● What needs to be done
Go through the entries below and return every line that contains "Trump".

★ ★ ★

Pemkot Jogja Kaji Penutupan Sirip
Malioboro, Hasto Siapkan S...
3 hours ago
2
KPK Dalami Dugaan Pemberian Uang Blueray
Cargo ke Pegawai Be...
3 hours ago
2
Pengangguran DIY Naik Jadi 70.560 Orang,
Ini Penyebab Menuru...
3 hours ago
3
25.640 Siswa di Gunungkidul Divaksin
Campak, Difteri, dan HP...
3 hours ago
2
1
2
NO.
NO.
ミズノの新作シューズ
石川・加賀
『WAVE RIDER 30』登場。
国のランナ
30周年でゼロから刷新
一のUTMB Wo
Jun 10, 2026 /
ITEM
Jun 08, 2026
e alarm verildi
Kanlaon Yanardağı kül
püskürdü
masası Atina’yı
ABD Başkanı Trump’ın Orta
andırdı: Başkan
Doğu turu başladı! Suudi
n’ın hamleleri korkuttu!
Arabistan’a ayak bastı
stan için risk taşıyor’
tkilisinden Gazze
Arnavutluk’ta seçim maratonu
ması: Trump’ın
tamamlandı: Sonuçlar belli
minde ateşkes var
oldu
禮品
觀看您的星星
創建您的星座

★ ★ ★

● Exercise solution
ABD Başkanı Trump’ın Orta
ması: Trump’ın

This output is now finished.